MENSAJE DEL SANTO PADRE JUAN PABLO II
AL PRESIDENTE DE LA CONFERENCIA EPISCOPAL ESPAÑOLA

Al Señor Cardenal Antonio María Rouco Varela
Arzobispo de Madrid
y Presidente de la Conferencia Episcopal Española

1. Con ocasión del encuentro homenaje de los sacerdotes españoles a San Juan de Ávila, con motivo del V centenario de su nacimiento, deseo hacer llegar un cordial saludo a los pastores y presbíteros de las diversas diócesis españolas que han querido conmemorar esta efeméride de manera solemne en la ciudad cordobesa de Montilla, junto al sepulcro de quien es el principal patrón del clero secular español.

Lo hago cuando aún vibra dentro de mi la experiencia de la visita a los Santos Lugares y, en particular, al Cenáculo, desde donde he enviado una carta a todos los sacerdotes mientras recordaba lo que ocurrió allí, aquella noche cargada de misterio, y tenía los ojos del espíritu puestos en Jesús y en los Apóstoles sentados a la mesa con Él (cf. A los sacerdotes con ocasión del Jueves Santo de 2000, 2). Desde aquel entonces, “comenzó para el mundo una nueva presencia de Cristo, presencia que se da ininterrumpidamente donde se celebra la eucaristía y un sacerdote presta a Cristo su voz” (ibíd., 13). La celebración de ese encuentro ha de ser una nueva muestra de gratitud al Señor por el don de su permanencia entre los suyos a través del ministerio sacerdotal, del cual San Juan de Ávila es un modelo siempre actual.

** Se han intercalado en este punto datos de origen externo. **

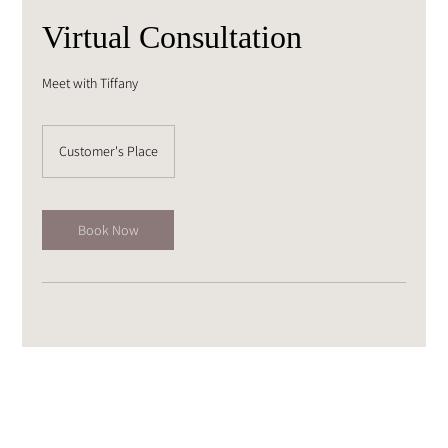
Virtual Consultation
Meet with Tiffany
Customer's Place
Book Now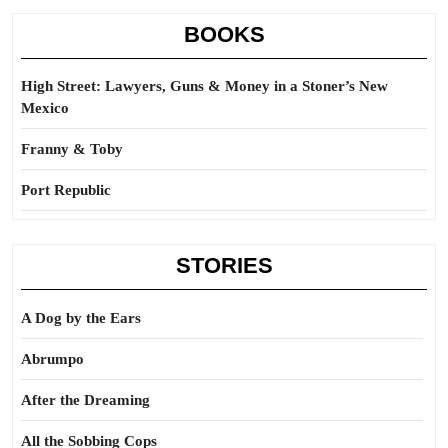
BOOKS
High Street: Lawyers, Guns & Money in a Stoner’s New
Mexico
Franny & Toby
Port Republic
STORIES
A Dog by the Ears
Abrumpo
After the Dreaming
All the Sobbing Cops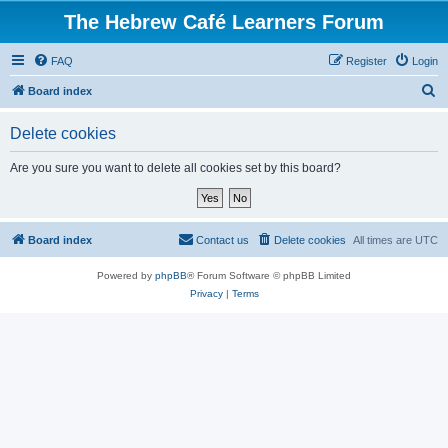
The Hebrew Café Learners Forum
FAQ
Register
Login
S
Board index
e
Delete cookies
a
r
Are you sure you want to delete all cookies set by this board?
c
h
Board index
Contact us
Delete cookies
All times are
UTC
Powered by
phpBB
® Forum Software © phpBB Limited
Privacy
|
Terms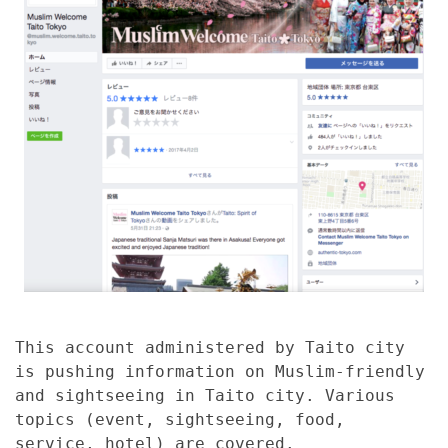
This account administered by Taito city
is pushing information on Muslim-friendly
and sightseeing in Taito city. Various
topics (event, sightseeing, food,
service, hotel) are covered.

2. En efecto, en un momento histórico lleno de controversias y de cambios profundos, Juan de Ávila supo hacer frente con entereza a los grandes desafíos de su época, de la manera que sólo los hombres de Dios saben hacer: afianzado incondicionalmente en Cristo, lleno de amor por los hermanos e impaciente por hacerles llegar la luz del Evangelio. Ese fue el misterio de su inmensa actividad apostólica, de su amplia producción literaria y de su creatividad en la tarea de evangelizar a todos los sectores de la sociedad. El ejemplo de su vida, su santidad, es la mejor lección que sigue impartiendo a los sacerdotes de hoy, llamados también a dar nuevo vigor a la evangelización en circunstancias que frecuentemente desconciertan por la rapidez de las transformaciones o la diversidad casi inabarcable de mentalidades y culturas, a veces entremezcladas en un mismo ambiente. Él nos enseña que hay una cultura del espíritu de la cual mana la serenidad y clarividencia necesarias para abordar las más intrincadas situaciones personales y pastorales, ayudando a distinguir los aspectos efímeros y superficiales de aquellos que señalan lo que verdaderamente dice el Espíritu a la Iglesia de hoy (cf. Tertio millennio adveniente, 23).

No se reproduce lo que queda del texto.